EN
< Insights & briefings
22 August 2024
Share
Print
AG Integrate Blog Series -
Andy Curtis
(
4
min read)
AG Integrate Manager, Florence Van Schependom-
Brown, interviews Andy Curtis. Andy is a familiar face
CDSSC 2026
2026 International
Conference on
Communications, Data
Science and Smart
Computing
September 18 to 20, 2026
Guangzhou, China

...

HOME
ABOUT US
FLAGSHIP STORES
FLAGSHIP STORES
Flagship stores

...

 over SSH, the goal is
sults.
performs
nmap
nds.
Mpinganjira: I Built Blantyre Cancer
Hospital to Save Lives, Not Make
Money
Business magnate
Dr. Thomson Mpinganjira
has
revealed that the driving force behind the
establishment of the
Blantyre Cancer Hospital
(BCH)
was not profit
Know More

Work request
What lines of the listing above hold "Mpinganjira"? Copy all of them.

Expected output
Mpinganjira: I Built Blantyre Cancer
Dr. Thomson Mpinganjira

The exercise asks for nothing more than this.